= Assignment =
Below is a listing. Set down exactly the lines from the one containing "La Fundación Finanzas" through the one containing "Programa de Economía Social.", both ends included, and leave out the rest.

Segment Open

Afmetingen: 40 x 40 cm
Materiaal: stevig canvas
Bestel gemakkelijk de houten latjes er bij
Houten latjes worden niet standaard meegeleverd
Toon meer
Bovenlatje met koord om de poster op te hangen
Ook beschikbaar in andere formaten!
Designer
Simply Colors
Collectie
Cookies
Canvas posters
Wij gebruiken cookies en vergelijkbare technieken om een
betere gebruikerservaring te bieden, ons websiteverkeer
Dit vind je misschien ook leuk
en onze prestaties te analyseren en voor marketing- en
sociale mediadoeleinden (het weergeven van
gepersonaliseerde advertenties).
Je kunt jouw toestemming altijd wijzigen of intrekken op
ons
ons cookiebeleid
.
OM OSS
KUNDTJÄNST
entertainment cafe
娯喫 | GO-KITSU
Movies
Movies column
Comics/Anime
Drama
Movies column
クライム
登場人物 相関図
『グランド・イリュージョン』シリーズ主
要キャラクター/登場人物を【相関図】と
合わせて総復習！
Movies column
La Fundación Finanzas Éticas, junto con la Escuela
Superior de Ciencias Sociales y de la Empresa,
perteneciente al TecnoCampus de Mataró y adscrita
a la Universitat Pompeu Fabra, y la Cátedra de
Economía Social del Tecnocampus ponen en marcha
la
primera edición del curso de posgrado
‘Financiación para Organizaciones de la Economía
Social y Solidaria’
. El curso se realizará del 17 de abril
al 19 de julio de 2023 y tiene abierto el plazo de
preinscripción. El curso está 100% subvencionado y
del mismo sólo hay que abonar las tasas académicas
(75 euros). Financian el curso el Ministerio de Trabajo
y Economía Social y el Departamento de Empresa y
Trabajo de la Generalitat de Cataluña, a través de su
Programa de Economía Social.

Segment Closed
Segment Open

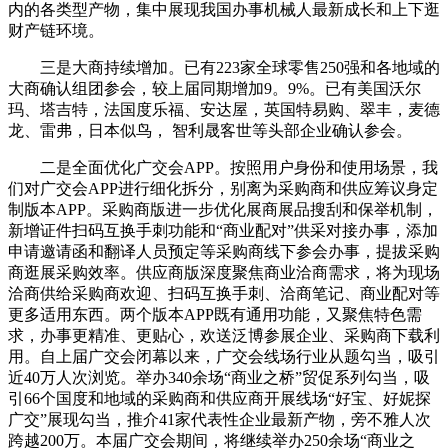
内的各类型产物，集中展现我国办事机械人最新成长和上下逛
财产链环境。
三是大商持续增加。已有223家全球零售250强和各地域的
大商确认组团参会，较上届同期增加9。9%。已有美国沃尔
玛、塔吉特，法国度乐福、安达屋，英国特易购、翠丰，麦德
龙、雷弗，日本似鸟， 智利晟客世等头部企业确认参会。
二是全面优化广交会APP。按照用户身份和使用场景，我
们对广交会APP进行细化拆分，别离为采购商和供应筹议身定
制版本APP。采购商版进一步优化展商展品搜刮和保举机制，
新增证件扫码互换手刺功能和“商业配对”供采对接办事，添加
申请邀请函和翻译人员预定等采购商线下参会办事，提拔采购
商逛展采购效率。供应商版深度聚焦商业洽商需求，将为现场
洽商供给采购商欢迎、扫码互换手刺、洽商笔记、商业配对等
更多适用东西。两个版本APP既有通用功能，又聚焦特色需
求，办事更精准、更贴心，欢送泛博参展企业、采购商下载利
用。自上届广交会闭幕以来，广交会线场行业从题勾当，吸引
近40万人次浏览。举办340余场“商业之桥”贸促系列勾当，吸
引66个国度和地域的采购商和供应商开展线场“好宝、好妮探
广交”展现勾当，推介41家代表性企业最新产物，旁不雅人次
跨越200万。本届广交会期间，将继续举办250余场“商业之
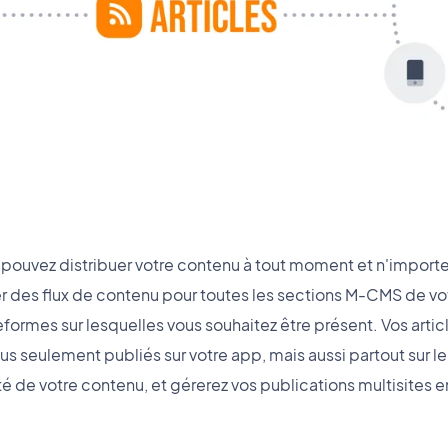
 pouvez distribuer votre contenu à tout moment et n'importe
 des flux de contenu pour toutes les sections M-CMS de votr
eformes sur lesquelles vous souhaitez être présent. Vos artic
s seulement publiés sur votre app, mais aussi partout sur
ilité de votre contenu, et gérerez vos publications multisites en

Segment Closed

= Finished exercise =
La Fundación Finanzas Éticas, junto con la Escuela
Superior de Ciencias Sociales y de la Empresa,
perteneciente al TecnoCampus de Mataró y adscrita
a la Universitat Pompeu Fabra, y la Cátedra de
Economía Social del Tecnocampus ponen en marcha
la
primera edición del curso de posgrado
‘Financiación para Organizaciones de la Economía
Social y Solidaria’
. El curso se realizará del 17 de abril
al 19 de julio de 2023 y tiene abierto el plazo de
preinscripción. El curso está 100% subvencionado y
del mismo sólo hay que abonar las tasas académicas
(75 euros). Financian el curso el Ministerio de Trabajo
y Economía Social y el Departamento de Empresa y
Trabajo de la Generalitat de Cataluña, a través de su
Programa de Economía Social.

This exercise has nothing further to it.